The story of girl who escapes after being held captive for thirteen years grabs you from the off. When the drama, which is available online via BBC Three on Sunday, begins we meet a disheveled girl, she slowly opens the door and takes step outside. Her fingernails are dirty, her hair is wild and she's wearing a dressing gown. She races across the road until till reaches a telephone. She picks up the receiver desperate for the operator to answer. "My name is Ivy Moxam, I was kidnapped thirteen years ago I've just escaped, please help me!" The opening credits run and you get chance to catch your breath. The lead performance from Jodie Comer is so haunting and damaged, she envelopes you. I was transfixed by Ivy and her transition into the world thirteen years on.
With no precedent to follow, DI Elliott Carne and DS Lisa Merchant question Ivy in an attempt to confirm that she is who she claims to be, whilst awaiting official DNA confirmation. Before they can confirm her identity, news of Ivy’s escape is leaked and the police rush to contact the Moxam family before they hear it from a swarm of journalists.
It's clear the thirteen years since Ivy disappeared have taken their toll on her family. Her parents have separated with Dad moving out of the family home. Younger sister Emma has tried to move on since her sister left, she's engaged to her boyfriend who lives with them and is busy organsing the wedding. The news that a girl claiming to be Ivy has been in touch throws the family into a whirlwind. Mum Christina is desperate to see her daughter again and sets about turning the house back to what it looked like thirteen years ago, Emma's life is rocked too as she's sceptical that Ivy has been found after all these years.

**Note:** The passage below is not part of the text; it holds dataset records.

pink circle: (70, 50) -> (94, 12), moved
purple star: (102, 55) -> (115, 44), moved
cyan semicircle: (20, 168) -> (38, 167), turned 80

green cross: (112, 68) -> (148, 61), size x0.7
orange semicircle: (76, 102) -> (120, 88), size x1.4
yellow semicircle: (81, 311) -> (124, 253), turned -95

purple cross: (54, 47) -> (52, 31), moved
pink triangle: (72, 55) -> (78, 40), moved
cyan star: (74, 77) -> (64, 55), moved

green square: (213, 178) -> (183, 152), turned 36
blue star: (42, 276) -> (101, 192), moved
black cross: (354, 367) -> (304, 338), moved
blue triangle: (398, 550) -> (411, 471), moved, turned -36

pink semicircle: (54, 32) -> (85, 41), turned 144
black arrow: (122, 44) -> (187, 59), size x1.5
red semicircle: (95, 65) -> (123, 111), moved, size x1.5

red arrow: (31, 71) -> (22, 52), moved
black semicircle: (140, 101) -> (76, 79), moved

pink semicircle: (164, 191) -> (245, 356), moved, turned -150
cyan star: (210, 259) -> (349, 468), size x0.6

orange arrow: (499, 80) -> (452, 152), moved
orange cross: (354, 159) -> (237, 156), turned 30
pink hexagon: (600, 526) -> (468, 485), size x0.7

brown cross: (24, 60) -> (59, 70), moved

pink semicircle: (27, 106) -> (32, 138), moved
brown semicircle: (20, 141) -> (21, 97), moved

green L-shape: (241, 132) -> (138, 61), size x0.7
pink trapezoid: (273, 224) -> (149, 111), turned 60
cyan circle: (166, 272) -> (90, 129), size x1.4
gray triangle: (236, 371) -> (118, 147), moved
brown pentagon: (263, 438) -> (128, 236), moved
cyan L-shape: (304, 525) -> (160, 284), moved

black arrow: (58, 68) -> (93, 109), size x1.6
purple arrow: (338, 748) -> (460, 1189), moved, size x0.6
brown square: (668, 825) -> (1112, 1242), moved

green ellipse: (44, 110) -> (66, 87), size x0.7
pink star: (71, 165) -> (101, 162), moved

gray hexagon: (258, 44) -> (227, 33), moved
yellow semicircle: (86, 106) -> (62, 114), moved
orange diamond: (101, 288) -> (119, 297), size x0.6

I found Thirteen to be one of the most engrossing new dramas I've seen for a while. It's ultimately the story of a fractured family learning to come together, it's the story of a young girl who's life has been on pause and who is struggling to adjust in 2015 and it's a story of how you move on. New writer Marnie Dickens has cleverly weaved all these stories together. There isn't a second where you don't feel for Ivy's situation, where you're not agonsing over the pain the family have been through, until you realise: maybe, just maybe this girl isn't Ivy at all!
It's a roar human drama with a mystery element that had me hooked. It will air eventually on terrestrial television but you can find it Sunday online on BBC Three and you simply must.